17:02:22 # Life Using podman for most of my local development environment. For my personal/upstream development I started using podman instead of lxc and pbuilder and other toolings. Most projects provide reasonable docker images (such as rust) and I am happier keeping my environment as a whole stable while I can iterate. I have a Dockerfile for the development environment like this:
FROM debian:bookworm RUN apt-get clean && apt-get update && apt-get dist-upgrade -yq && apt-get install -yq \ clang \ make \ && apt-get clean
and have the build scripts invoke podman to build for iteration. Mounting the current directory into the ephemeral environment. I am invoking podman as normal user, to run under user namespace, and this way the build artifacts will be in my uid and that is fine.
$ podman build . -t project-name $ podman run -it --rm -v $(pwd):$(pwd):rw -w $(pwd) project-name \ bash -c "make clean && make -j$(($(nproc) * 2)) -k"
I've written makefile entry to invoke podman as the default entry when I run make, and that seems to suit me when iterating. I have emacs configured to just invoke make when I hit my shortcut key.

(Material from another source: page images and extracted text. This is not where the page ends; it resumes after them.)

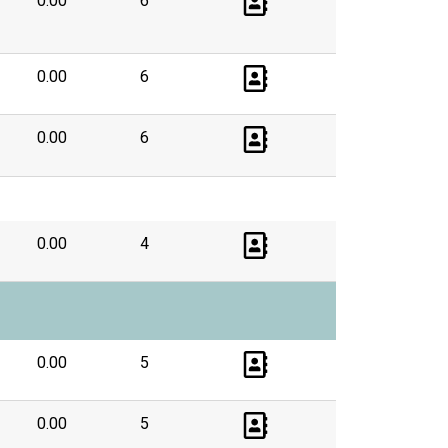
0.00
6
0.00
6
0.00
6
0.00
4
0.00
5
0.00
5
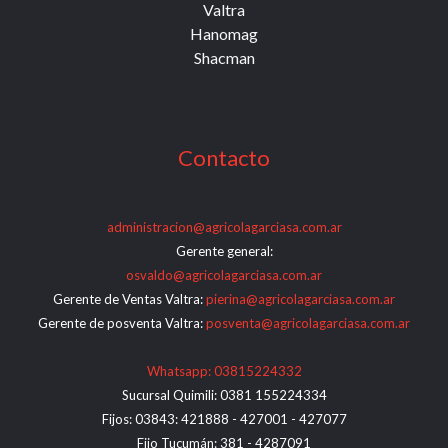
Valtra
Hanomag
Shacman
Contacto
administracion@agricolagarciasa.com.ar
Gerente general:
osvaldo@agricolagarciasa.com.ar
Gerente de Ventas Valtra:
pierina@agricolagarciasa.com.ar
Gerente de posventa Valtra:
posventa@agricolagarciasa.com.ar
Whatsapp: 03815224332
Sucursal Quimili: 0381 155224334
Fijos: 03843: 421888 - 427001 - 427077
Fijo Tucumán: 381 - 4287091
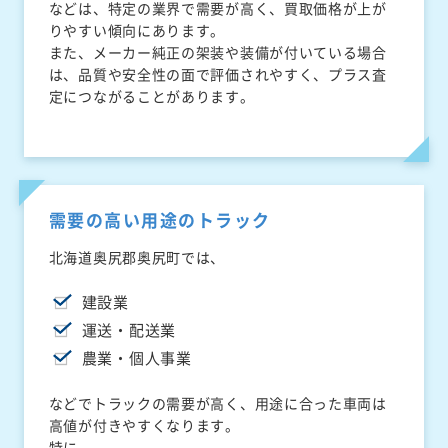
などは、特定の業界で需要が高く、買取価格が上が
りやすい傾向にあります。
また、メーカー純正の架装や装備が付いている場合
は、品質や安全性の面で評価されやすく、プラス査
定につながることがあります。
需要の高い用途のトラック
北海道奥尻郡奥尻町では、
建設業
運送・配送業
農業・個人事業
などでトラックの需要が高く、用途に合った車両は
高値が付きやすくなります。
特に、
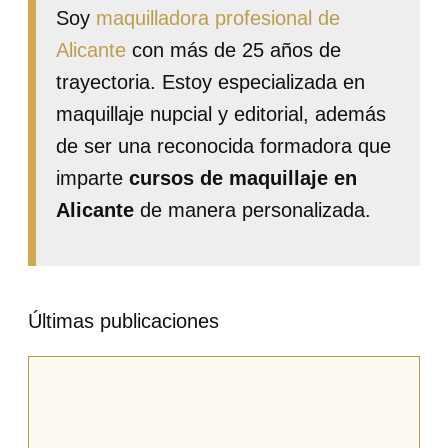
Soy
maquilladora profesional de
Alicante
con más de 25 años de
trayectoria. Estoy especializada en
maquillaje nupcial y editorial, además
de ser una reconocida formadora que
imparte
cursos de maquillaje en
Alicante
de manera personalizada.
Últimas publicaciones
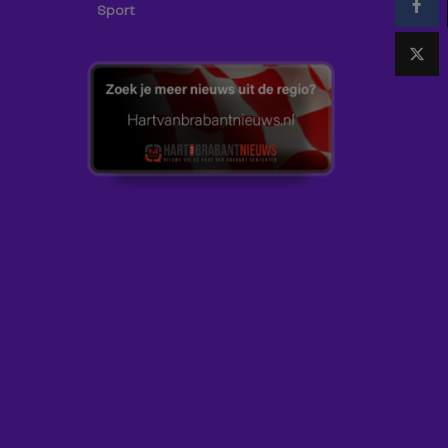
Sport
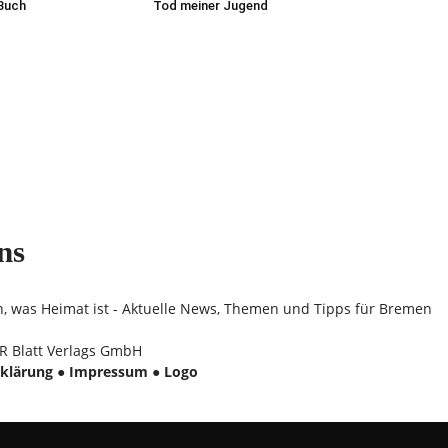
 Buch
Tod meiner Jugend
ns
n, was Heimat ist - Aktuelle News, Themen und Tipps für Bremen
 Blatt Verlags GmbH
klärung
●
Impressum
●
Logo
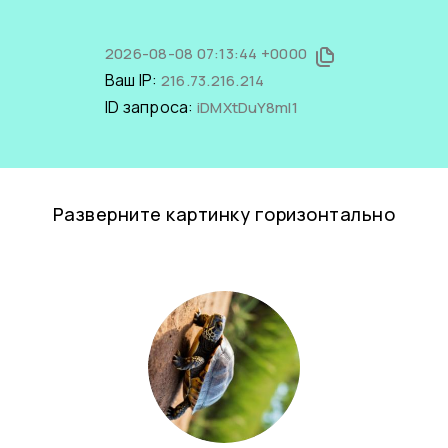
2026-08-08 07:13:44 +0000
Ваш IP:
216.73.216.214
ID запроса:
iDMXtDuY8mI1
Разверните картинку горизонтально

invoke-podman: docker-built-stamp podman run -it --rm -v $(shell pwd):$(shell pwd):rw -w $(shell pwd) cxx20 \ bash -c "make -j$(shell nproc) -k all" docker-built-stamp: Dockerfile podman build . -t cxx20 touch docker-built-stamp .PHONY: invoke-podman
The layered file system feels a bit weird and seems like rename is broken in fuse-overlayfs in bullseye. I wish I could use cow-based file systems.